# Free patterns



## spinnerbee (Sep 13, 2012)

http://www.sapphiresnpurls.com/p/free-knitting-patterns.html

This site may have been posted before but here it is. If you scroll down about half a page you will find a very comprehensive list of websites that have free patterns. All of my favorites are listed there as well as some I've never visited.


----------



## Nelly 58 (Oct 30, 2012)

Thankyou. I do love freebies


----------



## Capva (Jan 24, 2011)

thanks for the site....will have to get back to it when I have the time to really look at it. It looks like I will find a lot there. Maybe "too" much......lol..... :lol:


----------



## SweetPandora (May 9, 2013)

This web site is GREAT - she also has DOZENS of stitch demonstrations on youtube.

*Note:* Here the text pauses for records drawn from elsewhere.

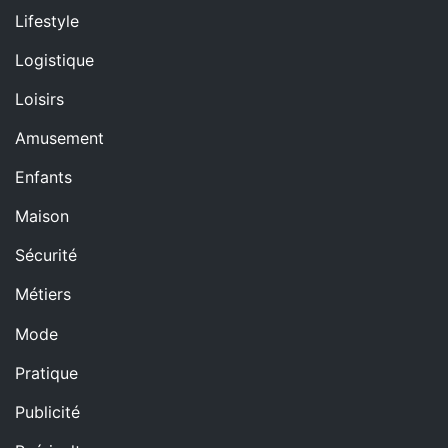
Lifestyle
Logistique
Loisirs
Amusement
Enfants
Maison
Sécurité
Métiers
Mode
Pratique
Publicité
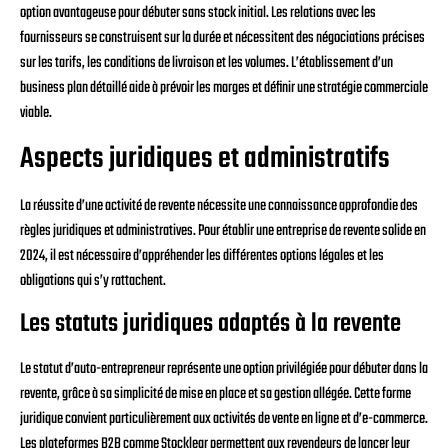
option avantageuse pour débuter sans stock initial. Les relations avec les
fournisseurs se construisent sur la durée et nécessitent des négociations précises
sur les tarifs, les conditions de livraison et les volumes. L’établissement d’un
business plan détaillé aide à prévoir les marges et définir une stratégie commerciale
viable.
Aspects juridiques et administratifs
La réussite d’une activité de revente nécessite une connaissance approfondie des
règles juridiques et administratives. Pour établir une entreprise de revente solide en
2024, il est nécessaire d’appréhender les différentes options légales et les
obligations qui s’y rattachent.
Les statuts juridiques adaptés à la revente
Le statut d’auto-entrepreneur représente une option privilégiée pour débuter dans la
revente, grâce à sa simplicité de mise en place et sa gestion allégée. Cette forme
juridique convient particulièrement aux activités de vente en ligne et d’e-commerce.
Les plateformes B2B comme Stocklear permettent aux revendeurs de lancer leur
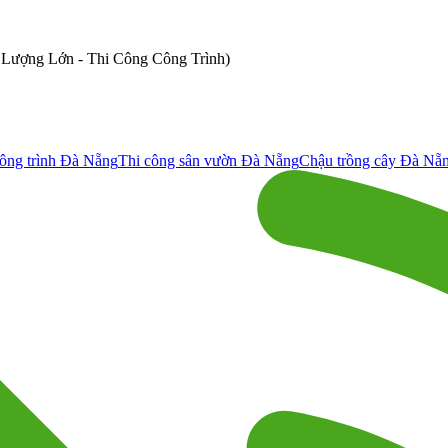
ố Lượng Lớn - Thi Công Công Trình)
ông trình Đà Nẵng
Thi công sân vườn Đà Nẵng
Chậu trồng cây Đà Nẵ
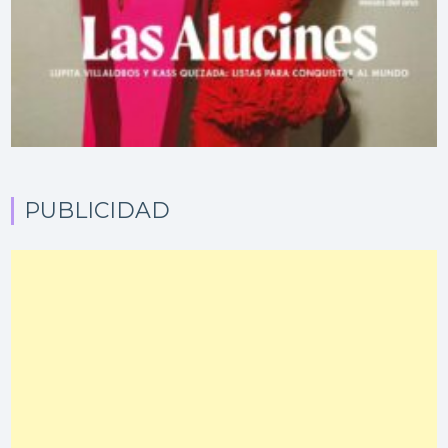
PUBLICIDAD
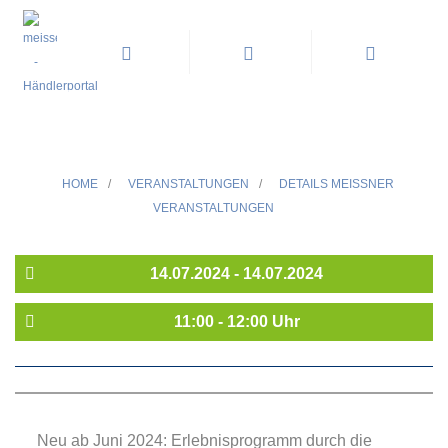
Erlebnisrundgang »Das geheime
Labor der Albrechtsburg«
HOME
/
VERANSTALTUNGEN
/
DETAILS MEISSNER V
ERANSTALTUNGEN
14.07.2024 - 14.07.2024
11:00 - 12:00 Uhr
Neu ab Juni 2024: Erlebnisprogramm durch die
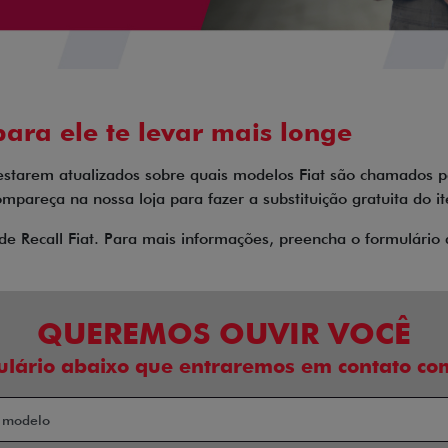
ara ele te levar mais longe
estarem atualizados sobre quais modelos Fiat são chamados 
mpareça na nossa loja para fazer a substituição gratuita do 
de Recall Fiat. Para mais informações, preencha o formulári
QUEREMOS OUVIR VOCÊ
ulário abaixo que entraremos em contato com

I love her!


----------



## his_rascal (Nov 26, 2011)

Thank you for sharing the patterns link!


----------



## donna873 (Jun 19, 2012)

WARNING

I had a problem with 2 sites in particular. I had to shut down to get out of them.

K1, P1 Keeping You in Stitches Studio 
Kertzer


----------



## whitetail (Feb 19, 2011)

lots to check out, thanks


----------



## Rusty's Mom (Sep 25, 2011)

Thanks for posting. I have saved this in my links folder.


----------



## mbernardon (Mar 10, 2013)

Thanks for the website, just what I needed!

Marie


----------



## vershi (Nov 25, 2012)

Thats a great site, thanks for the link, will take a long time to go through all thats on there. :thumbup:


----------



## vershi (Nov 25, 2012)

donna873 said:


> WARNING
> 
> I had a problem with 2 sites in particular. I had to shut down to get out of them.
> 
> ...


Thanks for that, will keep an eye out for them.


----------



## run4fittness (May 22, 2011)

thanks!


----------



## Bonnie7591 (Nov 15, 2011)

Thanks for posting


----------



## yona (Feb 7, 2011)

Nice.... thanks for posting.


----------



## ADiane (Nov 25, 2011)

Looks like a great site. I couldn't find a pattern for the scarf that is shown on the upper left of the opening page.


----------



## pzoe (Mar 17, 2011)

Great site. Thanks.

pzoe


----------



## janielha (Dec 20, 2012)

This is wonderful. Thank you!


----------



## Marie from NC (Mar 3, 2013)

Can someone please tell me how to insert a link into KP. I have tried everything I could think of, but have not been able to figure it out.

Thank you.


----------



## juerobinson433 (Mar 21, 2011)

thank you for the site a lot I didn't know about


----------



## donna873 (Jun 19, 2012)

vershi said:


> Thanks for that, will keep an eye out for them.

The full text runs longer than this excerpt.